Introduction:

This workflow takes a peak table file and a group design file as inputs. It performs all univariate and multivariate statistical analysis as user selected (between two groups).

Input files:

1.     Peak table file in Tab-delimited text format, with the first column as the compound identifier and the others as samples.

2.     Group design file in Tab-delimited text format with two columns (samplename     groupname).

Output files:

'pkTable_summary.txt', basic statistics summary information on columns (sample data).

't_test_results.txt', t-test results with p value, log2FC, and q value.

't_test_significant_results.txt', significant t-test results.

'wilcox_test_results.txt', Wilcoxon-test results with p value, log2FC, and q value.

'wilcox _test_significant_results.txt', significant Wilcoxon-test results.

'aov_results.txt', analysis of variance model results with p-value and q value.

'aov_significant_results.txt', significant analysis of variance model results.

'kw_test_results.txt ', Kruskal-Wallis rank sum test results with p-value and q value.

'kw_test_significant_results.txt ', significant Kruskal-Wallis rank sum test results.

'PCA_Score.txt', PCs (scores) matrix.

'PCA_R2.txt', importance of PCs.

'PCA_Screeplot.pdf', scree plot of variance explained (R2).

'PC12_Score_2D_Label.pdf', PCA scatter plot using PCs score values with the sample name label, PC12 refers to PC1 vs PC2.

'PC12_Score_2D.pdf', PCA scatter plot using PCs score values without the sample name label, PC12 refers to PC1 vs PC2.
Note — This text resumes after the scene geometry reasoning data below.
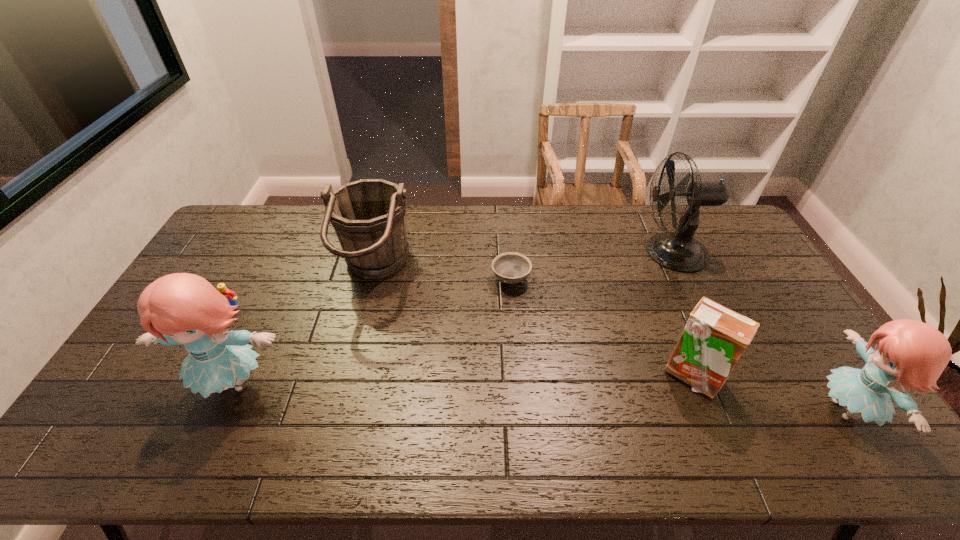 You are a GUI agent. You are given a task and a screenshot of the screen. Output one action in this format:
    pyautogui.click(x=<x>, y=<y>)
    Task: Click on the free location at the left edge of the desktop
    This screenshot has height=540, width=960.
    Given the screenshot: What is the action you would take?
    pyautogui.click(x=250, y=249)

You are a GUI agent. You are given a task and a screenshot of the screen. Output one action in this format:
    pyautogui.click(x=<x>, y=<y>)
    Task: Click on the free space at the right edge of the desktop
    The height and width of the screenshot is (540, 960).
    Given the screenshot: What is the action you would take?
    pyautogui.click(x=801, y=328)

Where is `vacant space in between the fan and the Lego`? vacant space in between the fan and the Lego is located at coordinates (451, 280).

I want to click on free space between the bowl and the fifth tallest object, so click(601, 327).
'PLSDA_Score.txt', Component (scores) matrix.

'PLSDA_R2X_R2Y_Q2.txt', data frame with the model overview.

'PLSDA _Score_2D_Label.pdf', PLSDA scatter plot using Component 1 and Component 2 score values with the sample name label.

'PLSDA _Score_2D.pdf', PLSDA scatter plot using Component 1 and Component 2 score values without the sample name label.

'OPLSDA_Score.txt', Component (scores) matrix, P1 refers to 1th score and O1 refers to 1th orthogonal score.

'OPLSDA_VIP.txt', Columns: feature name, VIP, Corr.Coeffs (refers to correlation coefficient between raw data and 1th score data), Corr.P, FDR.

'OPLSDA_VIP_Sig.txt', significant result.

'OPLSDA_Permutation.txt', permutation result.

'Fitted_Curve_Parameter.txt', parameters about fitted curve in permutation plot.

'OPLSDA_R2X_R2Y_Q2.txt', data frame with the model overview.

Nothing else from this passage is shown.